【 07年07月22日 】タイフーン後編

雨と風が尋常じゃないくらい強くなっている。しばらくしてテントを出ると大変なことに気がついた!!

テントは川から2mぐらいの段差がある場所に建てていたのだが、既に水位が上がり、テントギリギリの所まで水が迫っていた!!

「まずい、これはまずい!!」

急いでテントに戻り、3人をたたき起こした。

「おいっ!!起きろ!!寝てる場合じゃないぞ!!」

ところが、よほど疲れていたのか、死んだように寝ていてまったく起きない!起きてもすぐに寝てしまう。この状況を理解できないのか!?危険察知能力が低いと人間は、このような時に死んでしまうことを実感した。

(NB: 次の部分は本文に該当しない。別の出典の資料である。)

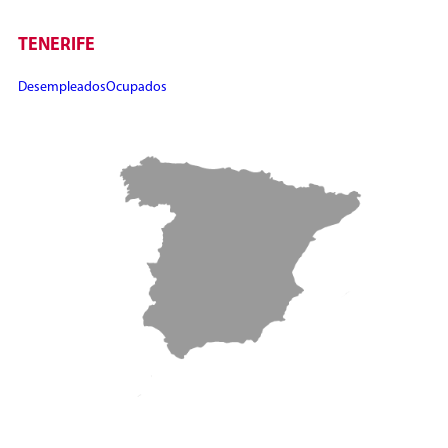
TENERIFE
Desempleados
Ocupados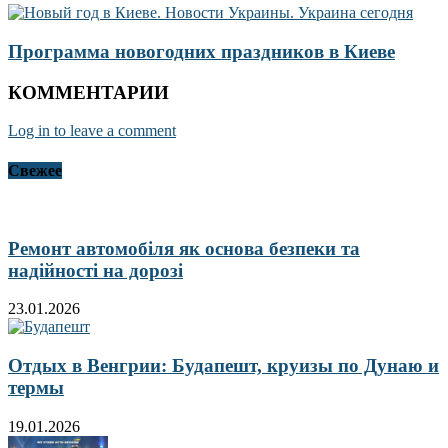
Программа новогодних праздников в Киеве
КОММЕНТАРИИ
Log in to leave a comment
Свежее
Ремонт автомобіля як основа безпеки та
надійності на дорозі
23.01.2026
Отдых в Венгрии: Будапешт, круизы по Дунаю и
термы
19.01.2026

もう3人はあてにできないので1人でなんとかするしかない!!テントを出ると、また大変なことに気がついた!!






「テントが傾いている!!」






強風でテントの支柱がひしゃげて曲がってしまっていて、このままでは倒壊するか、テントごと飛ばされてしまう!!

急いで車に戻り、ザイル(ロープ)を取り出し、大きな石をいくつも運び、石にロープをくくりつけテントを固定する。車とテントもザイルで固定した。車に入り、ラジオを付けてみるがほとんど入らないのだが、それでも天気予報に耳を傾ける。

突風が来るたびにテントに駆けより手でテントを支える。雨はバケツをひっくり返したように降っていて、風は立っているのがやっとの状態だ。雨具もつけずに動き回り、全身ずぶ濡れ状態。

時折、川の水位を見に行くが、さほど水位は増していないのが不幸中の幸いである。崖の方は土砂と石が落ちてきているが注意していれば大丈夫だ。

体も冷え切り、体力の限界が近づいている。テントを支える手も力が入らなくなってくる。前の日も徹夜だし、昼間は活動しまくっていたので当然である。

しかし、心は折れなかった。3人の命を守ることが重要だし、このまま逃げるわけにはいかない。

力を振り絞りテントを支えるが、呼吸ができないほど雨と風が全身を襲う。その状態で数時間が経過し、気が遠くなる程のつらさが心を襲う。

耐えがたい状況を乗り越え、東の空がうす明るくなってきたことに気づいた。雨風もだいぶ弱まってきたので、川を見に行くと昨日まで透き通るような透明度であった水が、まっ茶色な濁流に変わり、音を立てて流れていた。空を見上げるとありえないぐらいのスピードで雲が流れている。

「助かった…。耐え抜いた…。」

完全に夜が明けた。雨もやみ、風も、そよ風に変わった。イスに座り、コーヒーを入れて一服。

しかし、まだ終わってはいない。これは台風の目に入っただけだ。次の嵐が来る前に撤退しなければならない。

「フゥ〜。疲れた…。」

そうしているうちに3人が起きてきた。

そこで一人が衝撃的なセリフを吐いた。




「おはようございます。夜は小野さんがうるさくて寝れませんでしたよぉ…。」






私「ななっなんだとーーー!!この状況を見ろよ!!このテント、川、崖をよく見てみろ!!誰のおかげで今、生きてると思ってるんだよ!!ふざけんな!!」







そういわれて辺りを見回す3人。やっと昨晩の死闘を理解した様子。 

「すいませんでした…」

ありえない。もう空気読める、読めないの問題じゃない。どこをどう考えたらあんなセリフが出るのか…。こいつらほっといて逃げ出せば良かったと本心から思いましたよ。

もう怒る元気もなく、あきれましたね。

それから朝食もとらずに急いでテントをたたみ、帰宅の準備をした。テントは支柱が折れて二度と使えないようになってしまっていた。

帰りの車の中で私は運転を頼み、爆睡したのは言うまでもない…。

台風は本当に恐ろしいものです。自然の脅威はナメてはいけない。夏秋のキャンプは天気が重要なファクターであるのです。


いつの日か『隕石でできた池』を見つけてやるぞぉ…。